This page will answer the following questions.
- My program just printed out 1.#IND or 1.#INF (on Windows) or nan or inf (on Linux). What happened?
- How can I tell if a number is really a number and not a NaN or an infinity?
- How can I find out more details at runtime about kinds of NaNs and infinities?
- Do you have any sample code to show how this works?
- Where can I learn more?
These questions have to do with floating point exceptions. If you get some strange non-numeric output where you're expecting a number, you've either exceeded the finite limits of floating point arithmetic or you've asked for some result that is undefined. To keep things simple, I'll stick to working with the double floating point type. Similar remarks hold for float types.
Debugging 1.#IND, 1.#INF, nan, and inf
If your operation would generate a larger positive number than could be stored in a double, the operation will return 1.#INF on Windows or inf on Linux. Similarly your code will return -1.#INF or -inf if the result would be a negative number too large to store in a double. Dividing a positive number by zero produces a positive infinity and dividing a negative number by zero produces a negative infinity. Example code at the end of this page will demonstrate some operations that produce infinities.

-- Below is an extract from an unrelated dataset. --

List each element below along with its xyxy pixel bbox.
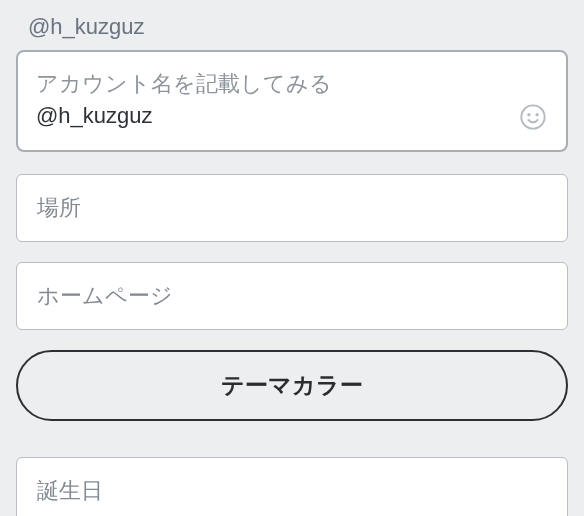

Some operations don't make mathematical sense, such as taking the square root of a negative number. (Yes, this operation makes sense in the context of complex numbers, but a double represents a real number and so there is no double to represent the result.) The same is true for logarithms of negative numbers. Both sqrt(-1.0) and log(-1.0) would return a NaN, the generic term for a "number" that is "not a number". Windows displays a NaN as -1.#IND ("IND" for "indeterminate") while Linux displays nan. Other operations that would return a NaN include 0/0, 0*∞, and ∞/∞. See the sample code below for examples.
In short, if you get 1.#INF or inf, look for overflow or division by zero. If you get 1.#IND or nan, look for illegal operations. Maybe you simply have a bug. If it's more subtle and you have something that is difficult to compute, see Avoiding Overflow, Underflow, and Loss of Precision. That article gives tricks for computing results that have intermediate steps overflow if computed directly.